Your task: Please return the lines, both ends included, that run from the one containing "Kurzy, workshopy, podujatia" to the last line of the data below, exactly and alone.

Data for the task:
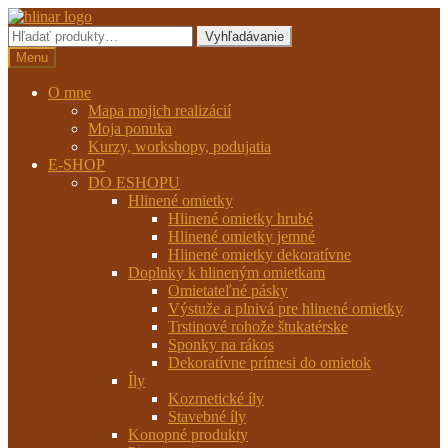
Preskočiť
Preskočiť
na
na
Hľadať:
Vyhľadávanie
navigáciu
obsah
Menu
O mne
Mapa mojich realizácií
Moja ponuka
Kurzy, workshopy, podujatia
E-SHOP
DO ESHOPU
Hlinené omietky
Hlinené omietky hrubé
Hlinené omietky jemné
Hlinené omietky dekoratívne
Doplnky k hlineným omietkam
Omietateľné pásky
Výstuže a plnivá pre hlinené omietky
Trstinové rohože štukatérske
Sponky na rákos
Dekoratívne prímesi do omietok
Íly
Kozmetické íly
Stavebné íly
Konopné produkty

Worked solution:
Kurzy, workshopy, podujatia
E-SHOP
DO ESHOPU
Hlinené omietky
Hlinené omietky hrubé
Hlinené omietky jemné
Hlinené omietky dekoratívne
Doplnky k hlineným omietkam
Omietateľné pásky
Výstuže a plnivá pre hlinené omietky
Trstinové rohože štukatérske
Sponky na rákos
Dekoratívne prímesi do omietok
Íly
Kozmetické íly
Stavebné íly
Konopné produkty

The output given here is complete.